West Coast, Yemen, 12 December 2023 – “I bought milk one day, but I didn’t know it was expired until I drank it,” recounts Eqleem, a resident of Al Khukhah district, who could not read nor write until recently.
Growing up in a rural area meant that Eqleem and other girls in her village missed out on the chance to learn to read or write. Previously displaced from Hays, Al Hodeidah, Eqleem’s illiteracy often came in the way of her daily responsibilities as a housewife, preventing her from deciphering ingredients and expiration dates on food items.
After nine years of conflict, an estimated 4.5 million Yemeni nationals are internally displaced. Approximately 21.6 million people are estimated to need humanitarian assistance and protection services across the country.
The collapse of Yemen’s economy has drastically increased the population’s level of vulnerability, with more than 80 per cent of Yemenis now living below the poverty line. The crisis has taken a toll on the education system as well, with thousands of schools teetering on the brink, either destroyed, partially damaged, or repurposed for non-educational purposes.
“In this village, we don’t have any schools or teachers, so a significant portion of the population is illiterate,” explains Wafa’a, a community mobilizer with the International Organization for Migration (IOM) at the community centre in Al Khukhah.
“Women want to teach their children how to read and write, but they are unable to.”
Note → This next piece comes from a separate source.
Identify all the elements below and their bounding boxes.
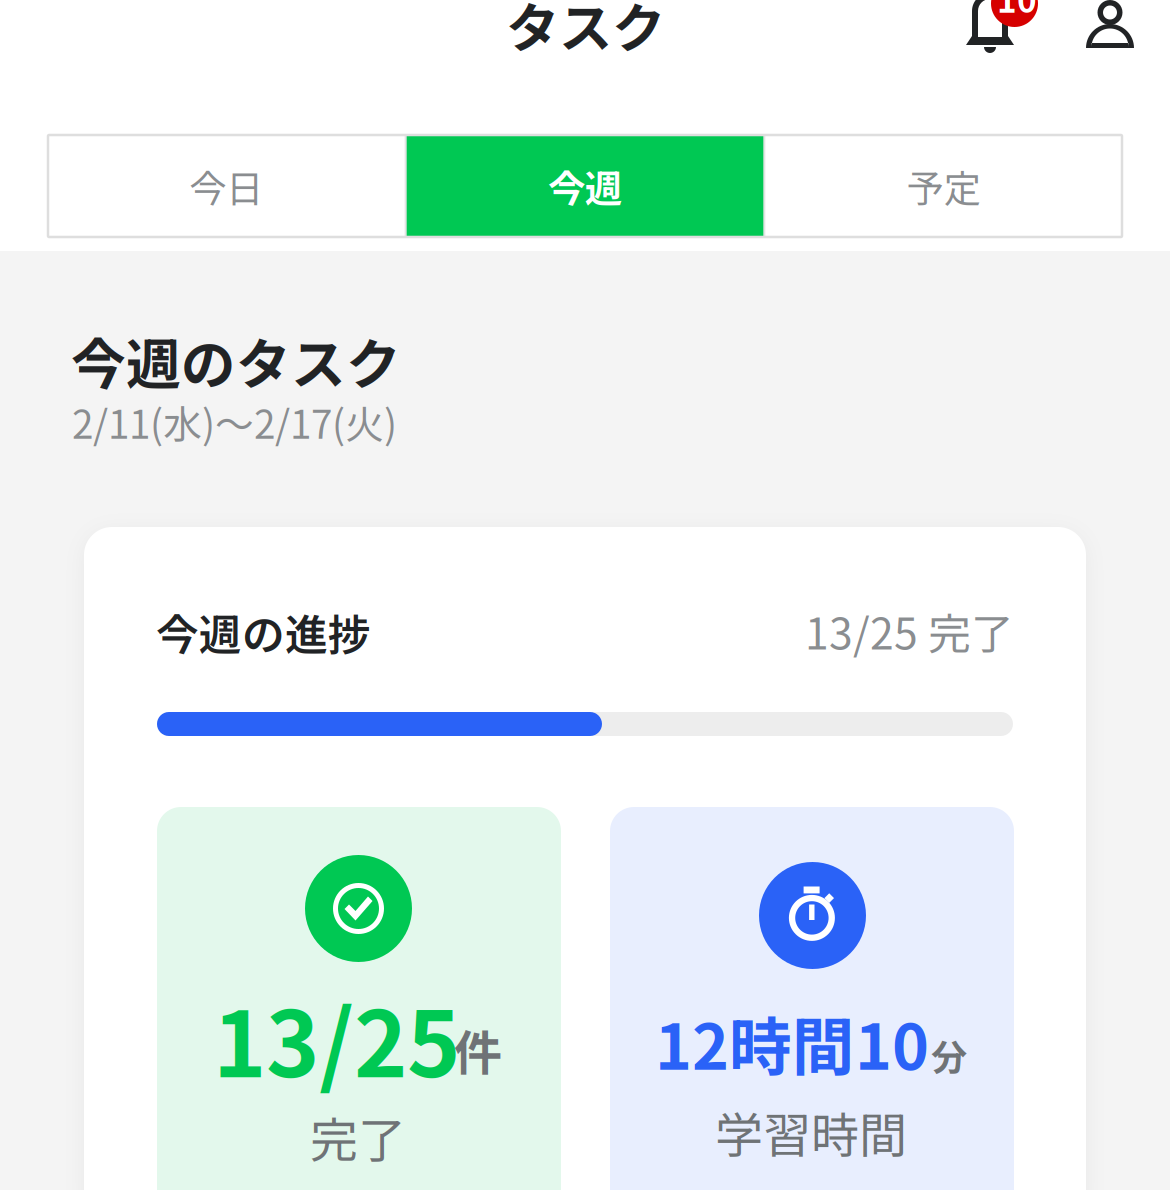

Responding to this critical need, IOM recently launched literacy classes in five displacement sites in Ta’iz, reaching 150 women, as the demand continues to rise. To enhance their educational experience, IOM supplied them with school bags, notebooks, pens, and books, along with establishing study areas and mobilizing volunteer teachers from the community.
When volunteer teacher Sameera first arrived in Al Khukhah, she was surprised to find that many of the youth in the village were illiterate. She quickly learned that many girls had dropped out of school by second grade, robbing them of the chance to acquire literacy skills.
According to Sameera, girls in rural areas are often withdrawn from co-educational schools at an early stage due to conservative cultural norms. Despite these challenges, Sameera spared no efforts in teaching the women, and her dedication paid off.
Since joining the classes at the community centre in Al Khukhah, Eqleem feels more confident using her mobile phone and buying groceries from the market. “The women are now able to write their names for the very first time and even teach their children and husbands the alphabet,” Sameera explains.
IOM’s community centre in Al Khukhah was originally created as a platform for displaced people to voice their concerns and needs. Additionally, it serves as a safe place for women across 13 IOM-managed displacement camps in southern Ta’iz to express themselves.
The women’s participation projects were launched as a gateway for women to actively engage in camp activities. By encouraging women to contribute with various suggestions, IOM fosters interaction and shares information. In this collaborative process, women can not only enhance their participation in camp activities but also acquire valuable skills that contribute to their personal growth.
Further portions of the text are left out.